Applications built on top of Gazebo GUI can leverage Gazebo Rendering to display interactive 3D scenes. This tutorial will help application developers leverage Gazebo GUI's plugins to quickly develop plugins that interact with the 3D scene.

‍This tutorial applies for Gazebo GUI version 6 (Fortress) and higher.

Minimal scene

Gazebo GUI ships with the MinimalScene plugin, which instantiates a 3D scene and provides orbit controls, but doesn't do much else. Actions such as adding, modifying and removing rendering elements from the scene must be performed by other plugins that work alongside the minimal scene.

Each application will have a different way of updating the 3D scene. For example, Gazebo updates the scene based on its entities and components, and Gazebo RViz updates the scene based on ROS 2 messages. Each of these applications provides custom plugins that update the 3D scene through events and the render thread.

Gazebo GUI ships with a plugin that updates the scene based on Gazebo Transport messages, the gz::gui::plugins::TransportSceneManager. Applications can use that directly, or use it as inspiration for developing their own scene managers.

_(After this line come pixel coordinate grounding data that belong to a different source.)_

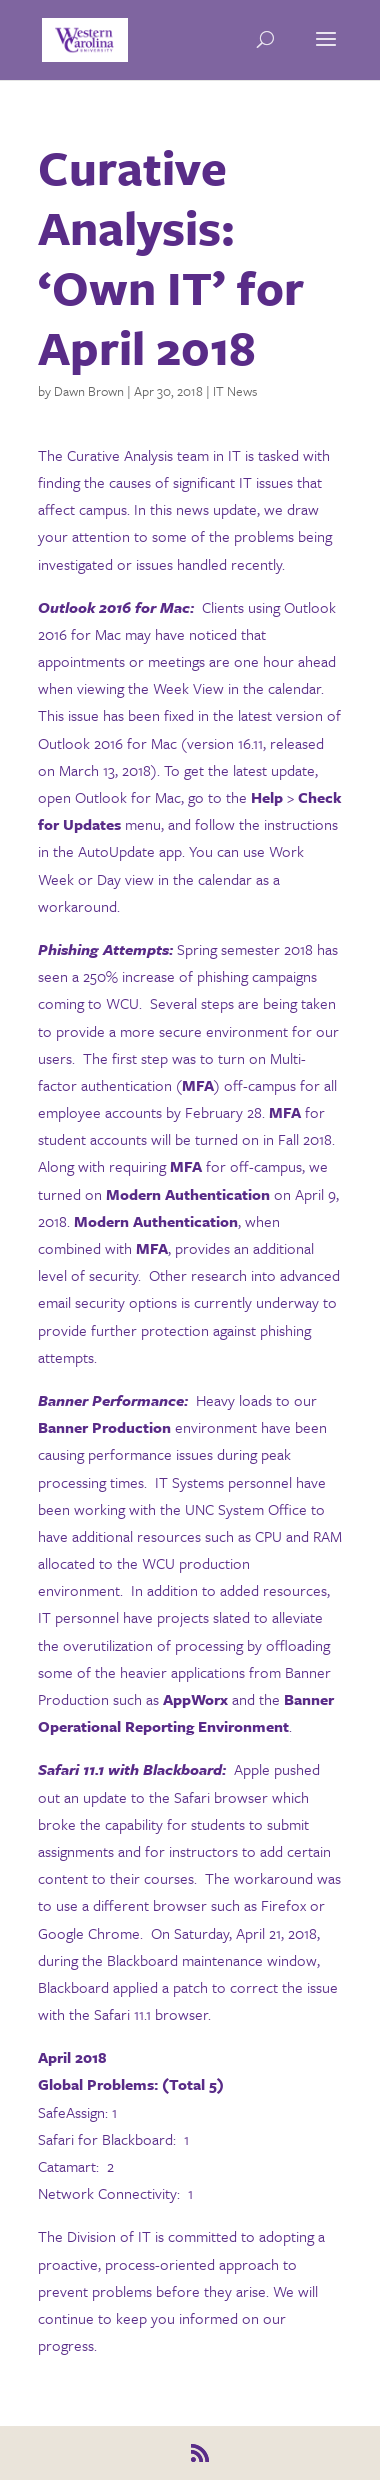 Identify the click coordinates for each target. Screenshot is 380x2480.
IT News (235, 391)
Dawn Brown (89, 391) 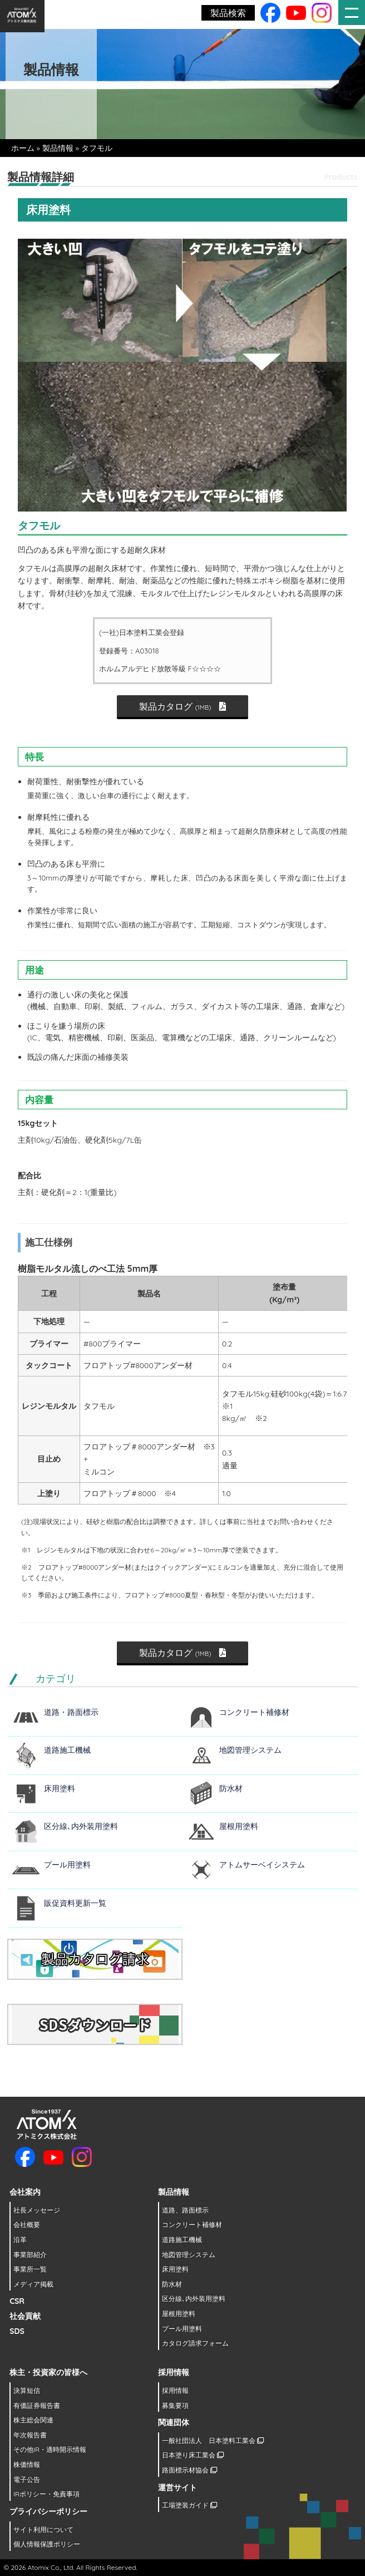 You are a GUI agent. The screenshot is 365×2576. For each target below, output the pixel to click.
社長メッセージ (36, 2210)
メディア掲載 (33, 2284)
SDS (16, 2331)
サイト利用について (43, 2529)
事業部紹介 (30, 2254)
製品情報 (57, 148)
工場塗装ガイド (189, 2505)
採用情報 (175, 2390)
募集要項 (175, 2405)
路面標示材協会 (189, 2470)
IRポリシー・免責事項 (46, 2494)
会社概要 (26, 2224)
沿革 (20, 2239)
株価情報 (26, 2464)
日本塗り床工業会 (193, 2455)
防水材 (231, 1788)
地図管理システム (250, 1750)
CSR (16, 2301)
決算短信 (26, 2390)
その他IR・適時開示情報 (49, 2449)
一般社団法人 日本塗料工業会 (213, 2440)
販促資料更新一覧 (75, 1903)
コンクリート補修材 (254, 1712)
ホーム (22, 148)
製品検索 (228, 12)
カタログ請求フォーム (195, 2343)
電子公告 (26, 2479)
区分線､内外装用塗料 (81, 1826)
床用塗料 (59, 1788)
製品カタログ (182, 706)
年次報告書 (30, 2435)
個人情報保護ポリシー (46, 2544)
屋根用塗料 (238, 1826)
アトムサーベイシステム (262, 1865)
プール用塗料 (67, 1865)
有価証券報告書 (36, 2405)
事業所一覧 (30, 2269)
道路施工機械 (67, 1750)
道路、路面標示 (185, 2210)
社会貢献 (25, 2316)
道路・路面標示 (71, 1712)
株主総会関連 (33, 2420) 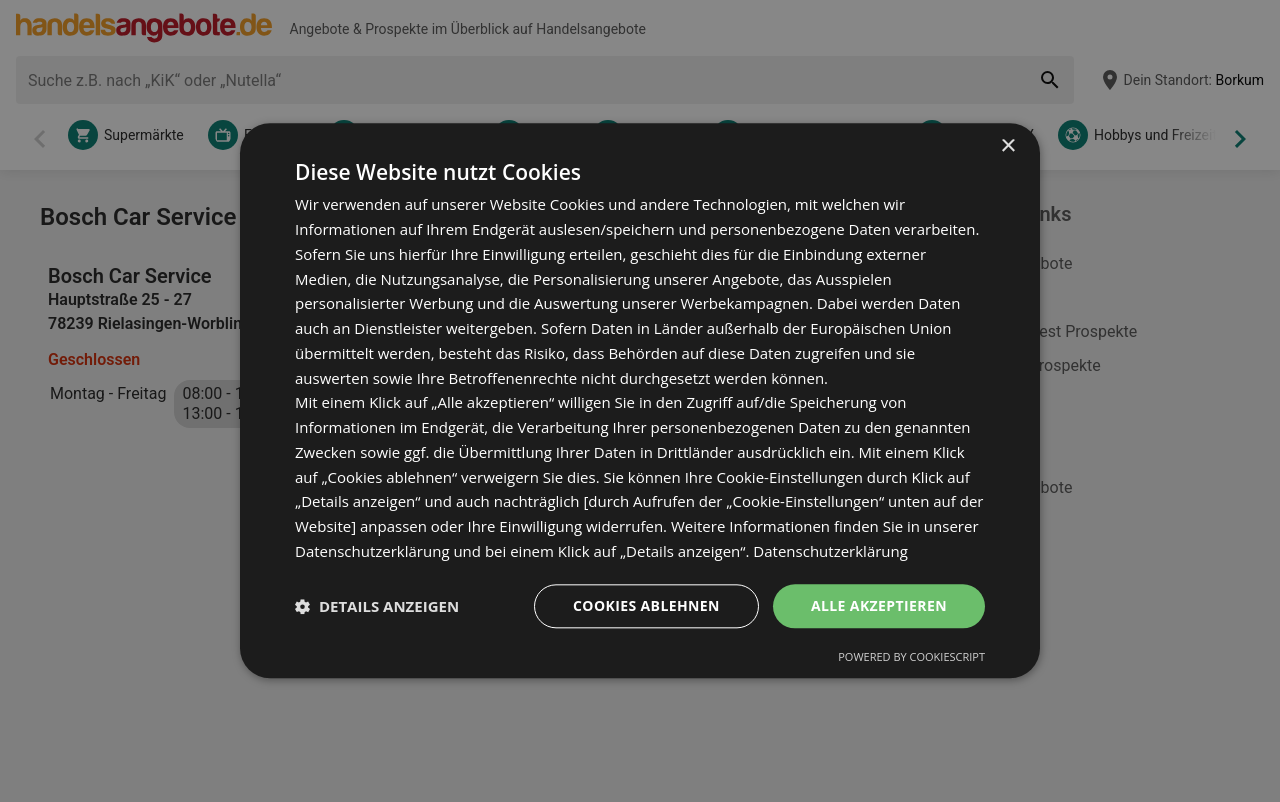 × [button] (1007, 146)
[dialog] (640, 400)
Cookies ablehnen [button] (646, 605)
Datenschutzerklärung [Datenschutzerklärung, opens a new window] (830, 551)
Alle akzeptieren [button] (879, 605)
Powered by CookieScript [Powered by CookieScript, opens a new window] (911, 657)
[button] (377, 606)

Transport scene manager example

Let's start by loading MinimalScene together with TransportSceneManager. We'll use a simple program to send messages to TransportSceneManager, which will process those and update the 3D scene, and then the MinimalScene will paint the scene to the window.

Follow the instructions in the scene_provider example and see visuals being added and moved on the 3D scene.

Getting the scene

After the MinimalScene instantiates an gz::rendering::Scene pointer, any plugin can get it using the rendering engine's singleton. The gz::rendering::sceneFromFirstRenderEngine() function is a convenient way of getting the scene for applications that have a single scene loaded.

The TransportSceneManager plugin, for example, attempts to get the scene at every iteration until it succeeds. This way, it can find a 3D scene even if MinimalScene is loaded afterwards.

Render thread

Rendering operations aren't thread-safe. To make sure there are no race conditions, all rendering operations should happen in the same thread, the "render thread". In order to access that thread from a custom plugin, it's necessary to listen to the gz::gui::events::Render or gz::gui::events::PreRender events, which are emitted by the MinimalScene.

See how the TransportSceneManager installs an event filter with installEventFilter, registers an eventFilter callback and performs all rendering operations within the OnRender function.